→ **What you should do**
Retype all data exactly as given. Pictures should not be retyped.

→ **Material supplied**
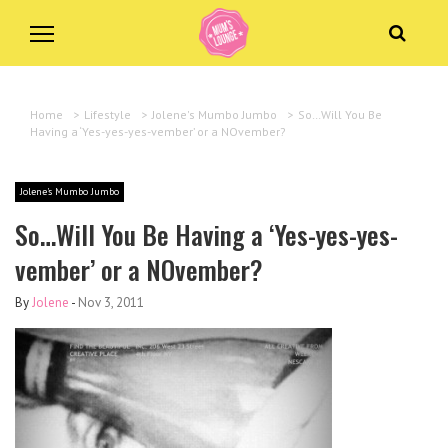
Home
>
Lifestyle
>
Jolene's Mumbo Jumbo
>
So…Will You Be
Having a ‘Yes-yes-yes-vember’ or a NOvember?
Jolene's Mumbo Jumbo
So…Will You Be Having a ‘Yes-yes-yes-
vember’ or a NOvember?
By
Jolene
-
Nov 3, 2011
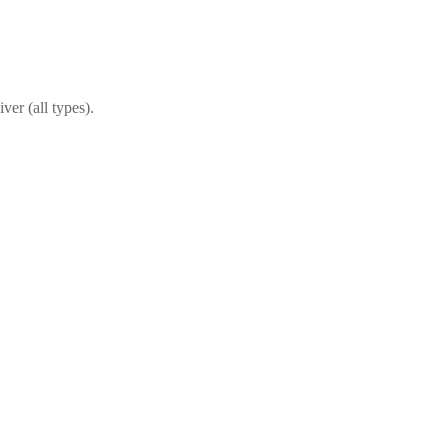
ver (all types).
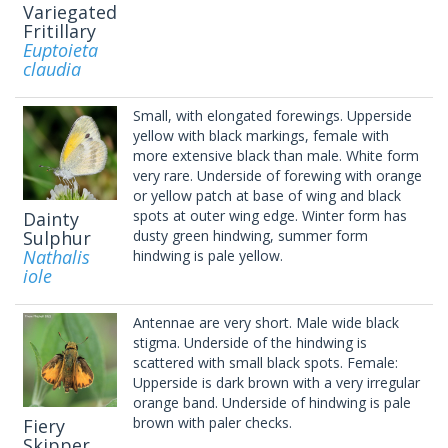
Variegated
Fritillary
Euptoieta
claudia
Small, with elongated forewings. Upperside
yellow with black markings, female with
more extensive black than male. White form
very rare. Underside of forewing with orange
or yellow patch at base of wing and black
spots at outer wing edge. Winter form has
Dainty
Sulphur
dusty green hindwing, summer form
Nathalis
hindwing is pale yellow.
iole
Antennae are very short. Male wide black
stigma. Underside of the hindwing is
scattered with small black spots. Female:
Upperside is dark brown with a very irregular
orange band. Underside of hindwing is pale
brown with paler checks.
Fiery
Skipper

→ **Answer for the task**
Home
>
Lifestyle
>
Jolene's Mumbo Jumbo
>
So…Will You Be
Having a ‘Yes-yes-yes-vember’ or a NOvember?
Jolene's Mumbo Jumbo
So…Will You Be Having a ‘Yes-yes-yes-
vember’ or a NOvember?
By
Jolene
-
Nov 3, 2011
ver (all types).
Variegated
Fritillary
Euptoieta
claudia
Small, with elongated forewings. Upperside
yellow with black markings, female with
more extensive black than male. White form
very rare. Underside of forewing with orange
or yellow patch at base of wing and black
spots at outer wing edge. Winter form has
Dainty
Sulphur
dusty green hindwing, summer form
Nathalis
hindwing is pale yellow.
iole
Antennae are very short. Male wide black
stigma. Underside of the hindwing is
scattered with small black spots. Female:
Upperside is dark brown with a very irregular
orange band. Underside of hindwing is pale
brown with paler checks.
Fiery
Skipper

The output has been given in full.